Todos los demás podían hacerse los muertos, excepto Jiang Xingye.
—Abuela Huo, también tenemos nuestras propias consideraciones. Vienen a por nosotros. Escondernos detrás de la Familia Huo solo puede funcionar temporalmente. Podrían usar a mis abuelos para amenazarnos. ¿Y entonces qué?
—¡Se atreven! —rugió Huo Fuhai.
Pero el tono de la Abuela Huo se había suavizado: —Deberías informar a tu familia en lugar de tomar decisiones por tu cuenta. Si no fuera porque Huo Chi regresó, ni siquiera sabríamos que habías venido a Ciudad Yan.
Huo Chi y Xu Qinghuan llegaron casi al mismo tiempo.
La gente de dentro estaba a punto de hablar cuando la Tía vio a gente de pie en el patio a través de la ventana: —¡Oh, cielos, tenemos visitas inesperadas!
Alzó la voz para alertar a los de dentro.

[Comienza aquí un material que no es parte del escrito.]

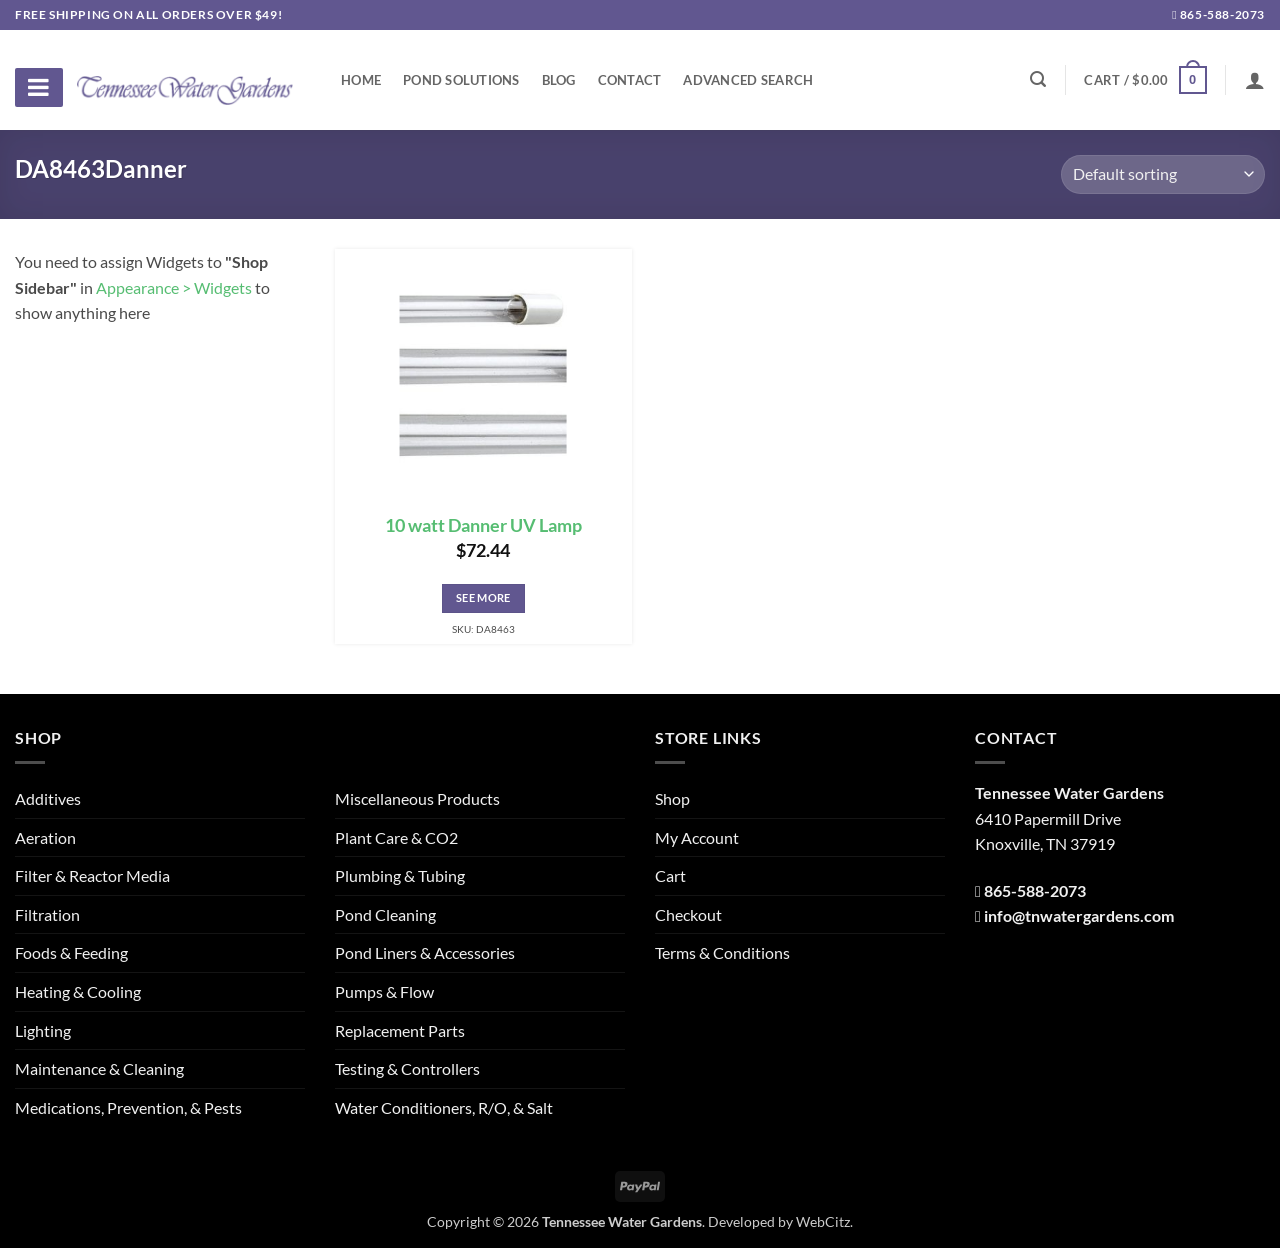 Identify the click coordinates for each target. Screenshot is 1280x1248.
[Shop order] (1163, 174)
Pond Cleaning (385, 914)
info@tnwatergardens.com (1079, 915)
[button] (1145, 80)
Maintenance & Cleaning (99, 1068)
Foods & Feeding (71, 952)
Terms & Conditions (722, 952)
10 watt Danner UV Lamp (483, 525)
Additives (48, 798)
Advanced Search (748, 80)
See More (483, 597)
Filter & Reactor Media (92, 875)
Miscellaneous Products (417, 798)
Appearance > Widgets (174, 287)
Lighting (43, 1030)
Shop (672, 798)
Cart (670, 875)
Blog (559, 80)
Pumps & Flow (384, 991)
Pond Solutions (461, 80)
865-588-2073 (1218, 14)
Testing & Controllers (407, 1068)
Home (361, 80)
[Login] (1255, 80)
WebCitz (823, 1221)
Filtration (47, 914)
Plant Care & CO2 (396, 837)
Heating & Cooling (78, 991)
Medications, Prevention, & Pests (128, 1107)
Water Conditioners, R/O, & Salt (444, 1107)
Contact (630, 80)
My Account (697, 837)
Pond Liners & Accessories (425, 952)
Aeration (45, 837)
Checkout (688, 914)
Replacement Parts (400, 1030)
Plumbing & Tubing (400, 875) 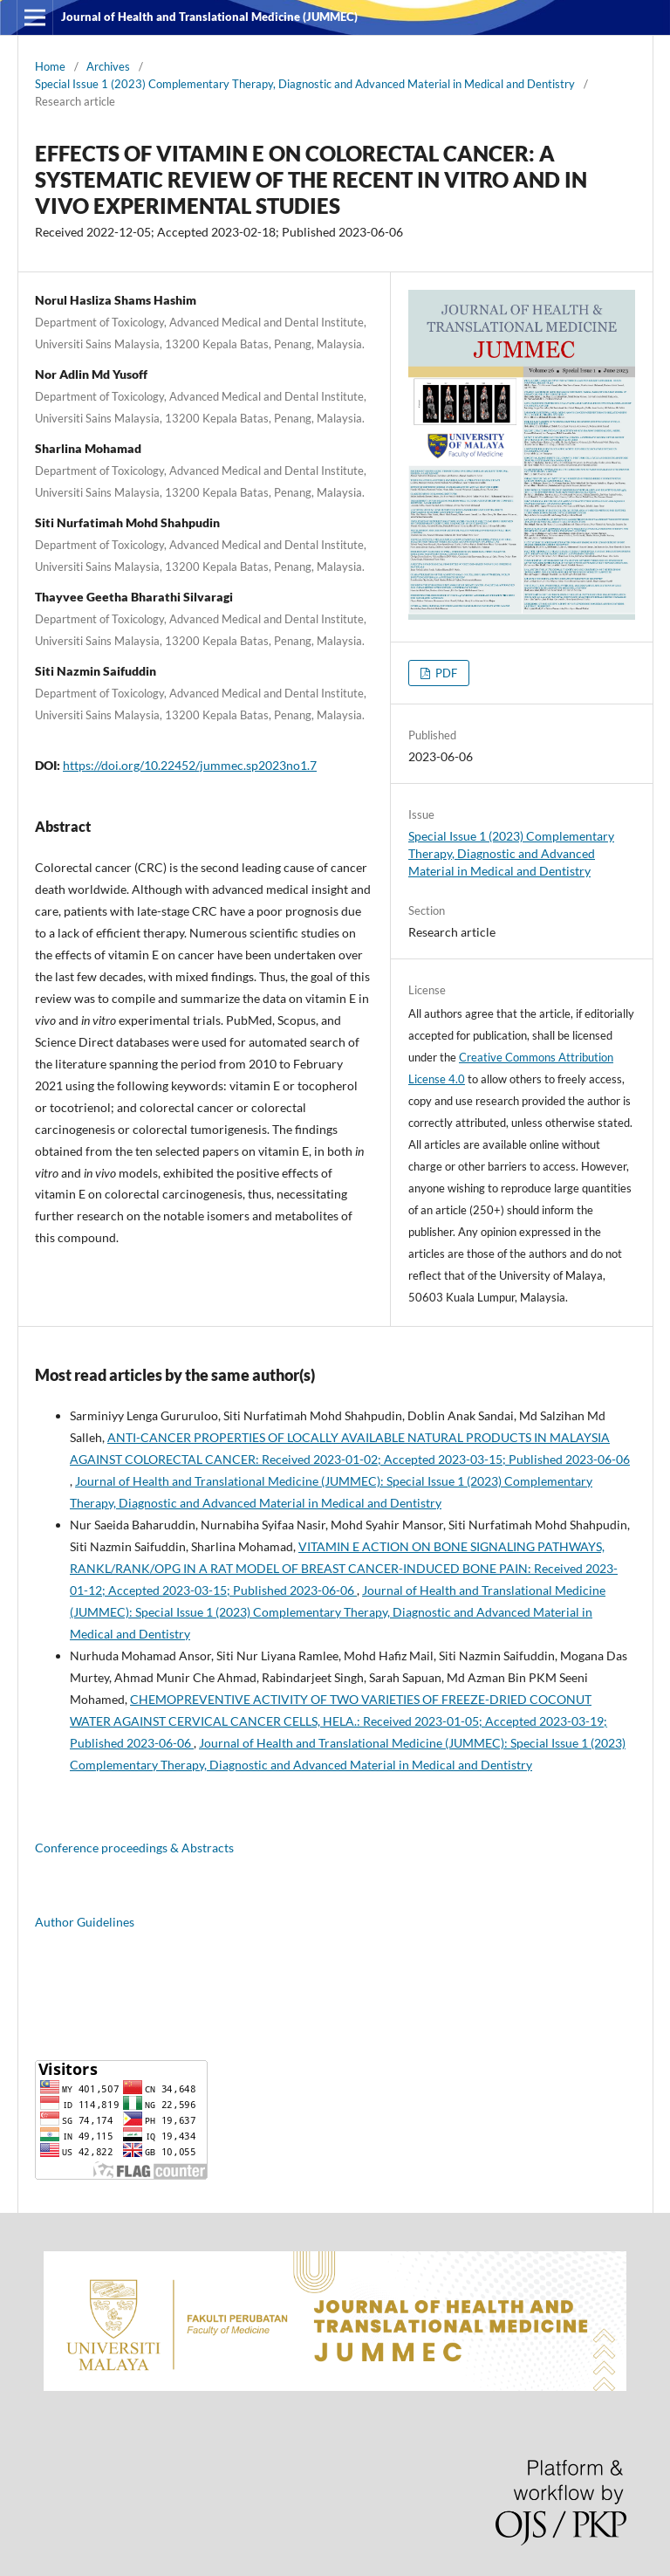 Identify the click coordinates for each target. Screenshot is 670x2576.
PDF (445, 673)
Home (50, 66)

Shen Xiuqin se apresuró a recibirlos, pero al ver a Jiang Yulan, se quedó helada un momento. Al ver a Jiang Chengxu, todo vendado, se asustó tanto que retrocedió dos pasos.
Xu Qinghuan se puso de pie al ver a los visitantes, su rostro se ensombreció de repente. —Abuela, ha llegado otro gran problema.
—¡De qué tienes miedo!
Al ver a Huo Fuhai presente, Jiang Yulan no se atrevió a ser imprudente. Presentando a la gente de ambos lados: —Anciano, este es mi sobrino Jiang Chengxu. Hablando de eso, tiene una profunda conexión con Xu Qinghuan; estuvieron prometidos en su día.

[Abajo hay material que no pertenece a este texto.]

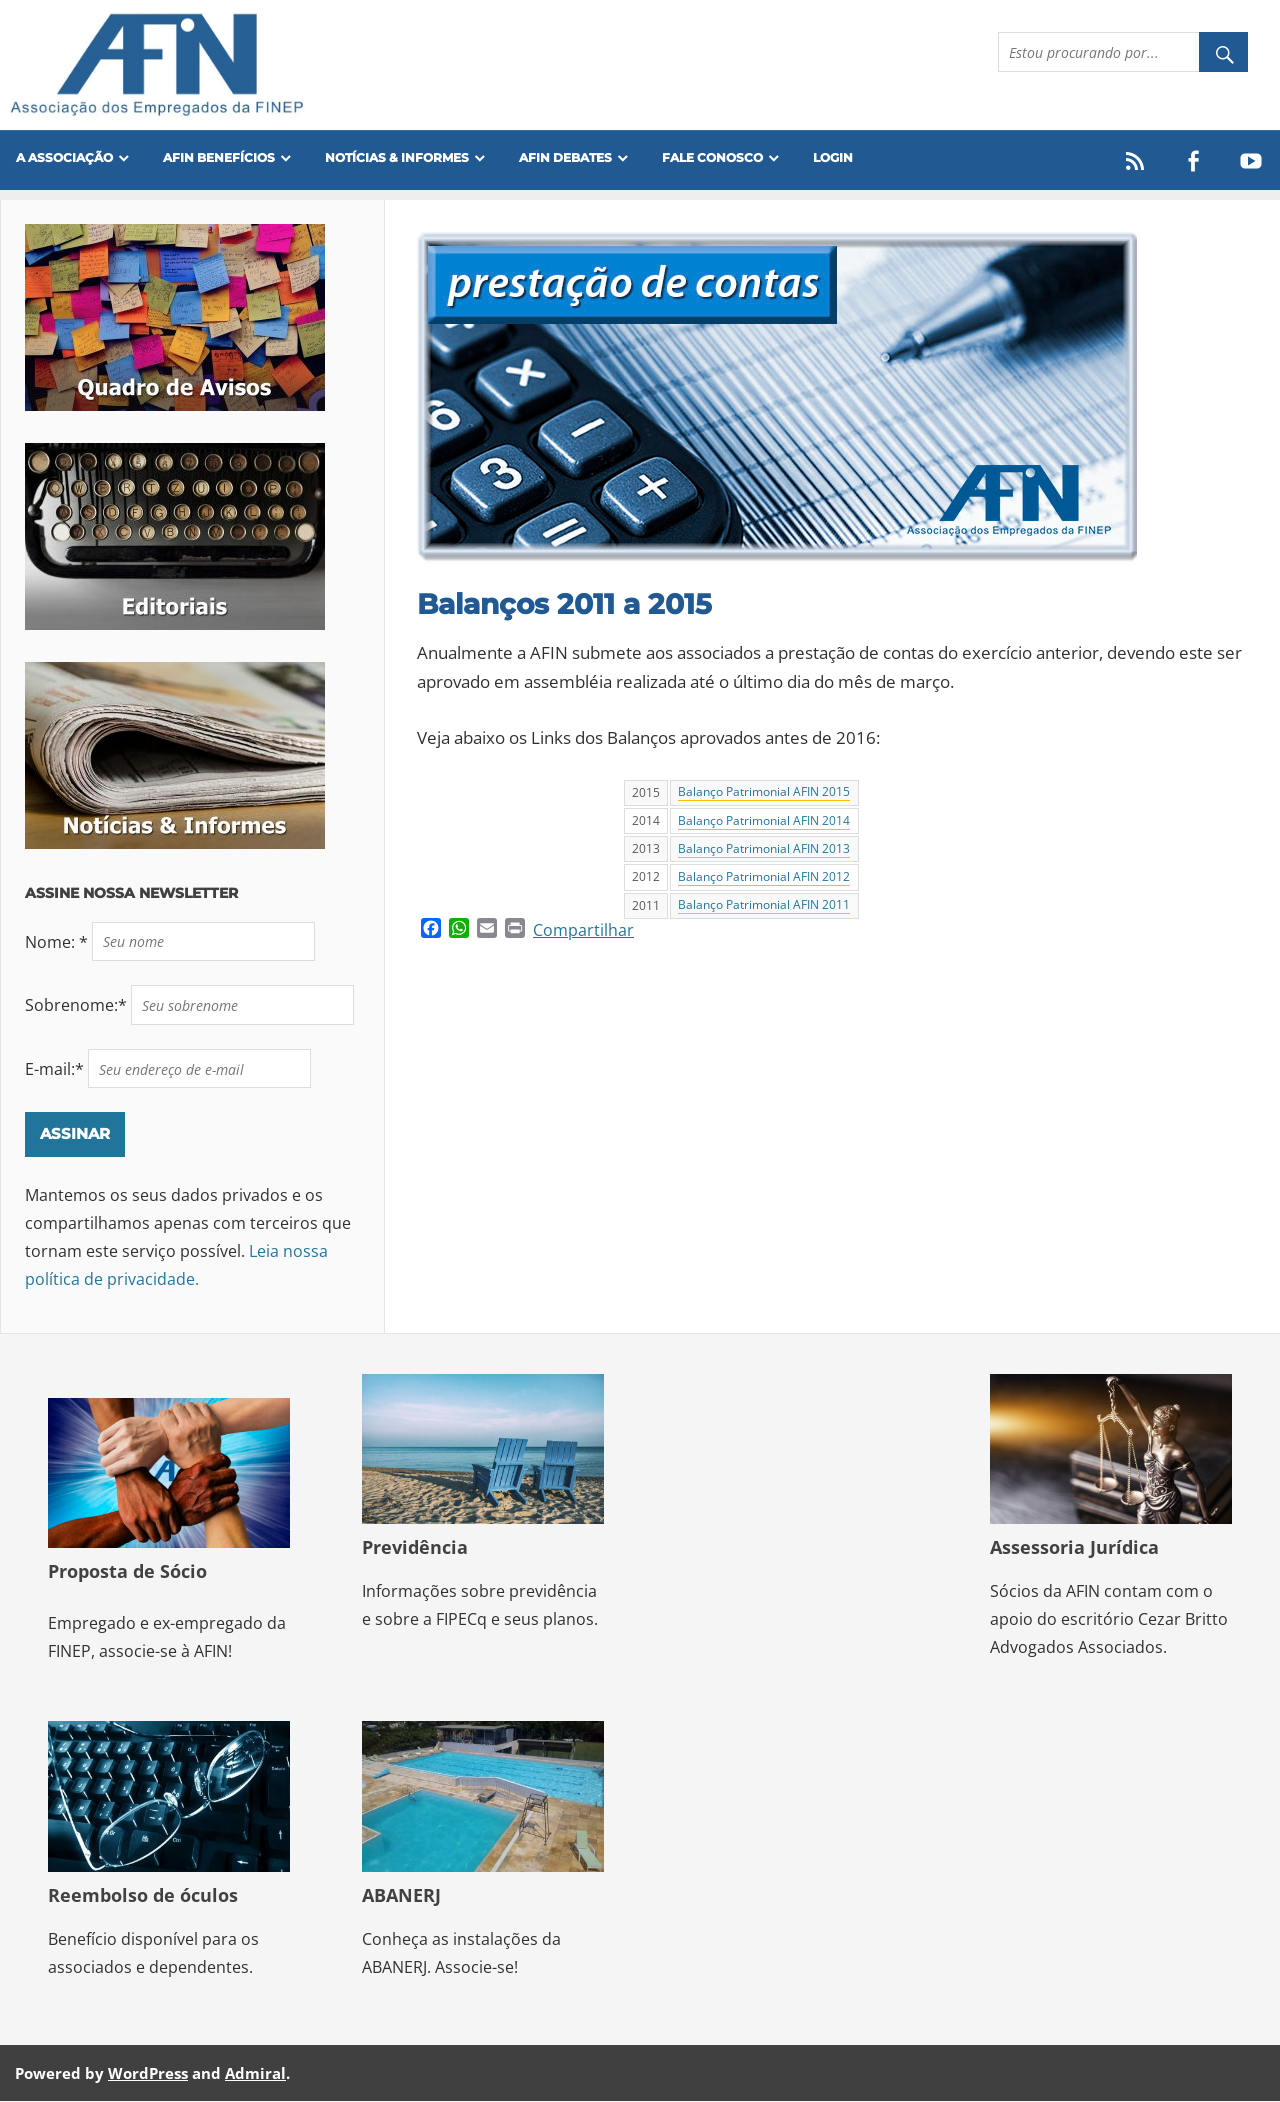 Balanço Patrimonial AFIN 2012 (764, 877)
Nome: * (58, 942)
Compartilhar (583, 930)
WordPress (148, 2073)
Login (833, 157)
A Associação (64, 157)
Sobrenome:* (78, 1005)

—Mencionaste «en su día» —dijo Huo Chi, descontento—. El compromiso se canceló hace mucho tiempo. ¿Sigues sacando el tema para que los demás sepan que a mi hermana no le interesa tu sobrino?
Shen Xiuqin fingió reprenderlo: —Cállate, ¿tienes modales? ¡Este niño se atreve a decir la verdad tan abiertamente!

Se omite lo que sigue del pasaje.